Apologies for dropping off the radar for a while, I’ve found too many excuses not to post an entry over the last few weeks. It’s five weeks to the day until I fly and it can’t come soon enough. I’ve been working hard for this and in my mind I’m going on a very long holiday, only it isn’t going to be anything quite like a holiday; it’s more of a temporary relocation.
I’ve been coming to the slow realization that this trip isn’t going to be like anything I’ve ever done before. To begin with, I don’t have a definite time scale or return journey. I don’t have a plan set in stone. I’m going to be working. I’m going to become completely immersed in a new life. Everything I know is being left behind, with the exception of language. I’m excited by this, this is something that I want to do. I’m hungry for new experiences. It’s not all one way traffic though, there’s a part of me pushing back on my desire to learn to live in another country. A part of me that says “hey Chris, you’re comfortable here, you’ve got an alright job and your friends ain’t so bad. Why’d you wanna give all that up?”
The honest answer is I don’t. Things have never been so good at home. The problem I have with sticking around and continuing to do the same old things with the same old people is that, no matter how good that is, I get bored. I want nothing more than to wake up in a new city and know that I’m going to spend a few days getting lost. Maybe it’s just me, maybe a few years of giving up stability and security have given me a shorter attention span or a greater desire to do more, see more and enjoy more.
That said, it’s not all as easy as crushing the cynical voice inside. There are days when I really do stop and listen and think, “hey Chris, maybe you’re right. Maybe I should stick around.” Life is good, why risk it for the unknown? I can’t say for sure but sometimes looking around at the other people who have given in to that voice, I know that I’m doing the right thing. That’s not to say there’s anything wrong with settling down and enjoying a comfortable life, it just isn’t for me.

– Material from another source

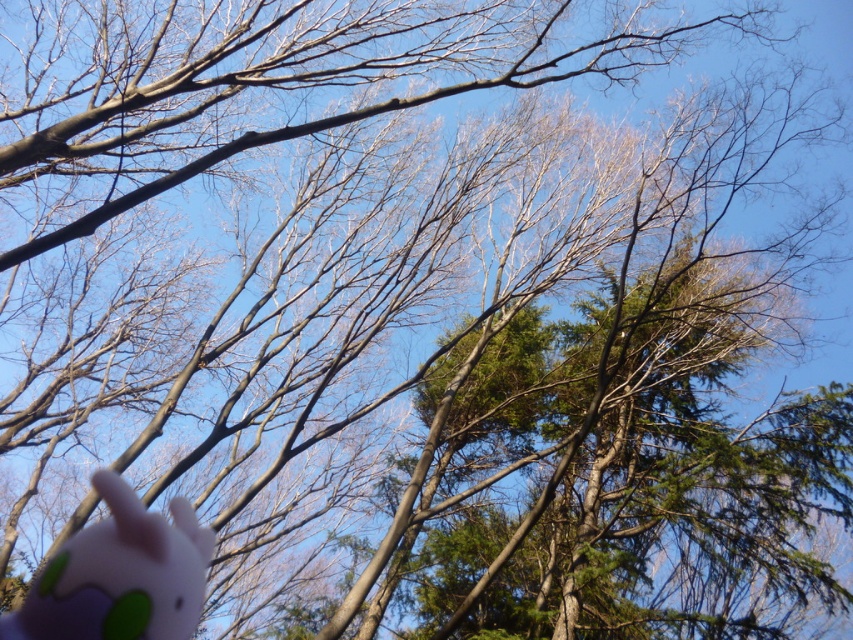 You are a squirrel perched on a branch in a tree. You spot a pink rubber toy at lower left and a brown matte branch at upper center. Which object is farther away from you?

The brown matte branch at upper center is farther away from the pink rubber toy at lower left by 12.09 feet, so the brown matte branch at upper center is farther away.

You are observing the tree branches in the image. There is a brown matte branch at upper center. Can you determine its position relative to the center of the image?

The brown matte branch at upper center is located at point coordinates approximately 0.122 on the horizontal axis and 0.320 on the vertical axis, placing it slightly to the left and above the center of the image.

I had a conversation today with a friend of mine who spent three weeks living with a tribe in the Amazon. Most people would tell you that’s an amazing thing to do but those same people wouldn’t dream of doing it themselves. I’m not even sure if I could push that far out of my own comfort zone, I wouldn’t even know where to begin, but I’d sure like to try some day! The trouble with travel is that it excites me, everything about it. I love listening to other people tell me their stories, flicking through blogs, looking at photos and reminiscing over my own trips.
At the other end of the spectrum, I spent a weekend at one of my old friends from university’s house with her family. This is very much a life I’ve turned my back on for now but it did give me an opportunity to see the appeal and what I’m arguably missing out on. There is something very rewarding in watching a child develop, even if it isn’t mine and I don’t see him very often. I’m also all up for the idea of owning a little space in the world, somewhere you can call your own. This just isn’t something I’m ready for, I need my freedom and for that I need no commitments and definitely no dependents.
I’m definitely ready to go. Apart from packing and most of the other physical things that constitute being ready.